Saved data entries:
=== Section Start ===
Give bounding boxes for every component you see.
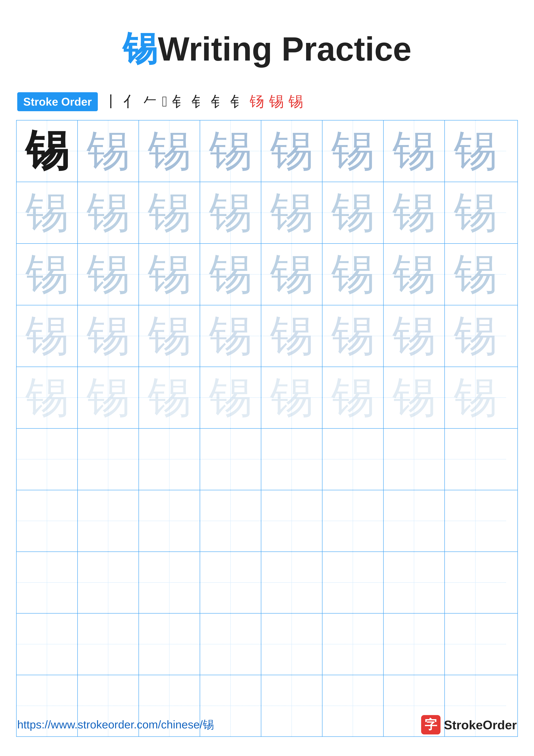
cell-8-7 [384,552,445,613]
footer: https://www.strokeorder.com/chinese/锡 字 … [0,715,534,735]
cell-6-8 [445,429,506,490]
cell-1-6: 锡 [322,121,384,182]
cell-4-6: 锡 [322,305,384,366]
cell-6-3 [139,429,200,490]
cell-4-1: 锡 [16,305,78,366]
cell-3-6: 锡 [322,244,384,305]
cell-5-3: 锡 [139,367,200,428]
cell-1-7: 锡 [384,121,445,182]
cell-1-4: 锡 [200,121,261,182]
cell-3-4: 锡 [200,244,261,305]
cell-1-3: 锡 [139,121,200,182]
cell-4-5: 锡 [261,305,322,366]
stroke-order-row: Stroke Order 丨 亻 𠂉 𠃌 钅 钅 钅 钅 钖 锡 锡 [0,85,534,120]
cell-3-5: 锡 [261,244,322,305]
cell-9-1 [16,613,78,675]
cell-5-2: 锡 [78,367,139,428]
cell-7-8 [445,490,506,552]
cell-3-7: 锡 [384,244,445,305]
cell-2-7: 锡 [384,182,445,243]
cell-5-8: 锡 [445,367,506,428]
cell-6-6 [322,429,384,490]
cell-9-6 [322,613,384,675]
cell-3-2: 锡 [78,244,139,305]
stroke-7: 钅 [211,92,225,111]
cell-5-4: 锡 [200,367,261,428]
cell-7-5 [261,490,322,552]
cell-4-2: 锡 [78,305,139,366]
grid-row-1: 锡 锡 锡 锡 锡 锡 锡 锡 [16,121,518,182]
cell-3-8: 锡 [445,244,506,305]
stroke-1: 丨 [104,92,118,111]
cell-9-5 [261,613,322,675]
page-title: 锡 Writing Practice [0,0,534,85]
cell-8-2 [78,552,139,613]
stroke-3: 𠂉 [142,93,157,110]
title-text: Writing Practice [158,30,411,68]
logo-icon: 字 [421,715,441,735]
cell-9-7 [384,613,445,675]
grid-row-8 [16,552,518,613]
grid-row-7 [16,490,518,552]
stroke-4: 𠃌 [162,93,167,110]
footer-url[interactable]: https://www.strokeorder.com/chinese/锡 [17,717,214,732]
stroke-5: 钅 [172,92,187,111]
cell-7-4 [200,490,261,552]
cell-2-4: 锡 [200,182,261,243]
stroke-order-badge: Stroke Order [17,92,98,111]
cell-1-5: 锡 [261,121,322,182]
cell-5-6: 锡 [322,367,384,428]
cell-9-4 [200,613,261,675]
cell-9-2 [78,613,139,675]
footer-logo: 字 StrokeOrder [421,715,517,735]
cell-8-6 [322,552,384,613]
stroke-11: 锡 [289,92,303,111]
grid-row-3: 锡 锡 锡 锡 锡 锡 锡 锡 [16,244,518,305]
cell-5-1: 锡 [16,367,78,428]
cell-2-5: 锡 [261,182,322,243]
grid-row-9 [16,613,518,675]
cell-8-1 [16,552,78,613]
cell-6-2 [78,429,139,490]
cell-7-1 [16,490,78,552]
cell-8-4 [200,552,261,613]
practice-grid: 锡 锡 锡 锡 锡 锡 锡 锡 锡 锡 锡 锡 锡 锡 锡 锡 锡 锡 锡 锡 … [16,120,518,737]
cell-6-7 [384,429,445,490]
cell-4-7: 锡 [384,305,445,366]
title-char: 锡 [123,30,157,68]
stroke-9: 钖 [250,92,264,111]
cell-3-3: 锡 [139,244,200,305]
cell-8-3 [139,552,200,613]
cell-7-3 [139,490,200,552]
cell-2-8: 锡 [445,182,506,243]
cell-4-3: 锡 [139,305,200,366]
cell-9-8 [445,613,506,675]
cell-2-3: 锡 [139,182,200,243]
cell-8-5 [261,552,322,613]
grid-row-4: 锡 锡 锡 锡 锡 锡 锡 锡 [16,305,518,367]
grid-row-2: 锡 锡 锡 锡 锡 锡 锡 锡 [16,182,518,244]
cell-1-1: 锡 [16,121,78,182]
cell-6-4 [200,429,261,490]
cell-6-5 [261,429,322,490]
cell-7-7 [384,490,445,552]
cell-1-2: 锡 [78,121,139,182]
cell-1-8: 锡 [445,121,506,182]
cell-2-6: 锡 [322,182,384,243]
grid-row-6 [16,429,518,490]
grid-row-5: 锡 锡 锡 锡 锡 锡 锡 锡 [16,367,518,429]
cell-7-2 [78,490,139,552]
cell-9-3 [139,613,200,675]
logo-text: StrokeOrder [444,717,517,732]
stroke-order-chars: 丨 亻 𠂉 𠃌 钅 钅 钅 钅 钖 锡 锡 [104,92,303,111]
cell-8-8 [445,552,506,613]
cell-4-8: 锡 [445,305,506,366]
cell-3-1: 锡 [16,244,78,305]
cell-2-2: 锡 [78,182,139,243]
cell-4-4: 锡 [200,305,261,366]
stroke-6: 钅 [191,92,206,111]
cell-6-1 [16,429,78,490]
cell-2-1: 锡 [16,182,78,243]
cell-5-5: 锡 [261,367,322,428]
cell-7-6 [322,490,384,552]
=== Section End ===
Exercise: Return a copy of each line in the entries that contains "logo".

Response for this exercise:
logo-icon: 字 [421,715,441,735]
footer-logo: 字 StrokeOrder [421,715,517,735]
logo-text: StrokeOrder [444,717,517,732]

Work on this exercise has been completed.